**Libraries**

The *os* module is a built-in library that provides functions for interacting with the *operating system*.

The *re* module provides *regular expression* matching operations.

*Pandas* is a library used for data manipulation and analysis


In [7]:
import os
import re
import pandas as pd

**Token count**

Pre-processing and total count

In [12]:
#Token Count

def token_count(folder_path):
    token_list = []
    # Loop through all .txt files in the folder
    for filename in os.listdir(folder_path):
        if filename.endswith(".txt"):
            with open(os.path.join(folder_path, filename), 'r', encoding='utf-8') as file:
                text = file.read().lower()
                text = re.sub(r'[^\w\s-]', '', text)  # keep hyphens, remove other punctuation
                tokens = re.findall(r'\b\w+(?:-\w+)*\b', text)
                token_list.extend(tokens)
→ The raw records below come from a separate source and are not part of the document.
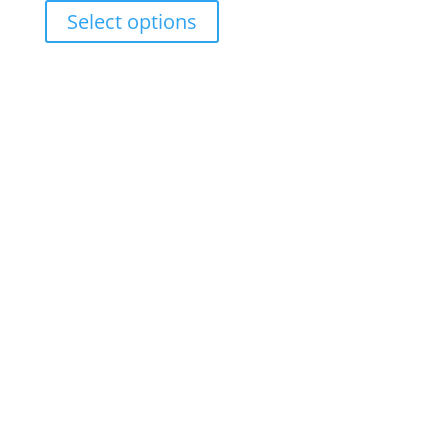
range:
Select options
RM17.00
through
RM27.00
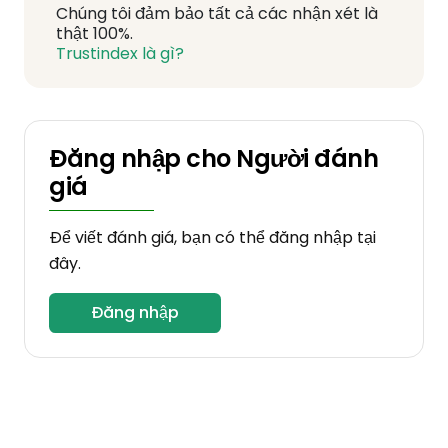
Chúng tôi đảm bảo tất cả các nhận xét là
thật 100%.
Trustindex là gì?
Đăng nhập cho Người đánh
giá
Để viết đánh giá, bạn có thể đăng nhập tại
đây.
Đăng nhập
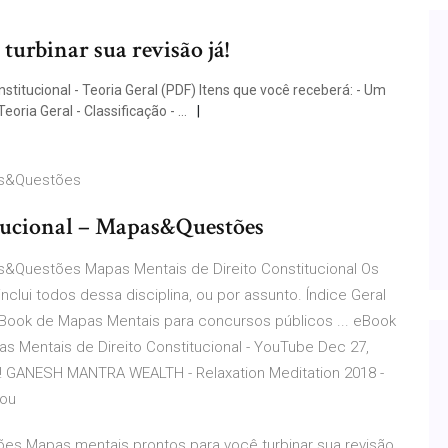
urbinar sua revisão já!
titucional - Teoria Geral (PDF) Itens que você receberá: - Um
oria Geral - Classificação - …
pas&Questões
tucional – Mapas&Questões
s&Questões Mapas Mentais de Direito Constitucional Os
ui todos dessa disciplina, ou por assunto. Índice Geral
eBook de Mapas Mentais para concursos públicos ... eBook
 Mentais de Direito Constitucional - YouTube Dec 27,
ty! GANESH MANTRA WEALTH - Relaxation Meditation 2018 -
you
s Mapas mentais prontos para você turbinar sua revisão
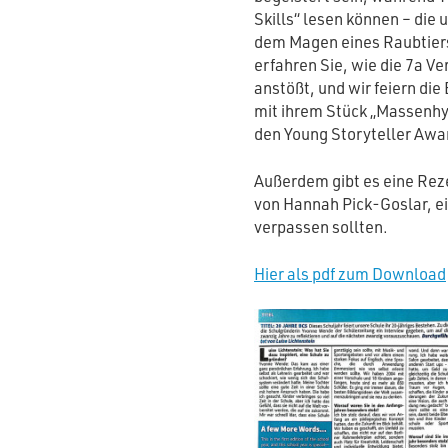
Skills“ lesen können – die
dem Magen eines Raubtier
erfahren Sie, wie die 7a V
anstößt, und wir feiern di
mit ihrem Stück „Massenhyst
den Young Storyteller Awa
Außerdem gibt es eine Rez
von Hannah Pick-Goslar, ei
verpassen sollten.
Hier als pdf zum Download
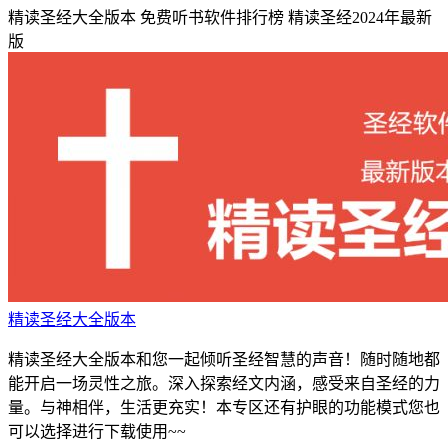
精读圣经大全版本
免费听书软件排行榜
精读圣经2024年最新
版
精读圣经大全版本
精读圣经大全版本和您一起倾听圣经智慧的声音！随时随地都
能开启一场灵性之旅。深入探索经文内涵，感受来自圣经的力
量。与神相伴，生活更充实！本专区还有护眼的功能模式您也
可以选择进行下载使用~~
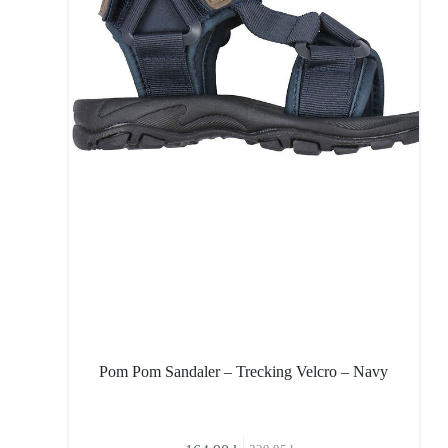
Pom Pom Sandaler – Trecking Velcro – Navy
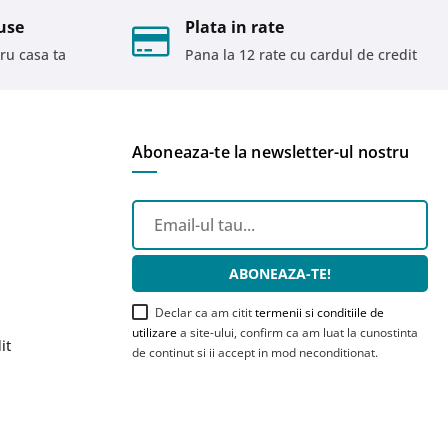
use
Plata in rate
ru casa ta
Pana la 12 rate cu cardul de credit
Aboneaza-te la newsletter-ul nostru
ABONEAZA-TE!
Declar ca am citit
termenii si conditiile de
utilizare
a site-ului, confirm ca am luat la cunostinta
it
de continut si ii accept in mod neconditionat.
    total_tokens = len(token_list)
    return total_tokens

Folder = "Docs_English"
token_count(Folder)

2253604

**Predicting keywords based on 'morphemes'**

The goal of this experiment is to extract pesticide names by using substrings (that may or may not be morphemes) from a list of strings. Based on the top 10 substrings ranging in size from *2 to 5* characters. This experiment is run 4 times, with a decreasing number of substrings used in each run (2-5, 3-5, 4-5, and 5).

In [29]:
def extract_matching_strings_from_txt(path, substrings):
    matches = set()
    with open(path, "r", encoding="utf-8") as file:
        text = file.read()
        text = re.sub(r'[^\w\s-]', '', text)
        words = re.findall(r"\b\w+(?:-\w+)*\b", text)  # extract all words
        for word in words:
            if any(sub in word for sub in substrings):
                matches.add(word)
    return matches

def scrape_txt_folder(folder_path, substrings):
    results = {}
    for filename in os.listdir(folder_path):
        if filename.endswith(".txt"):
            full_path = os.path.join(folder_path, filename)
            matched_words = extract_matching_strings_from_txt(full_path, substrings)
            if matched_words:
                results[filename] = matched_words
    return results

def merge_unique(found_matches):
    merged = set()
    for words in found_matches.values():
        merged.update(words)
    return sorted(merged)

def save_list_to_excel(string_list, filename="unique_matches1.xlsx"):
    df = pd.DataFrame(string_list, columns=["Matched Strings"])
    df.to_excel(filename, index=False)
    print(f"Excel file saved as: {filename}")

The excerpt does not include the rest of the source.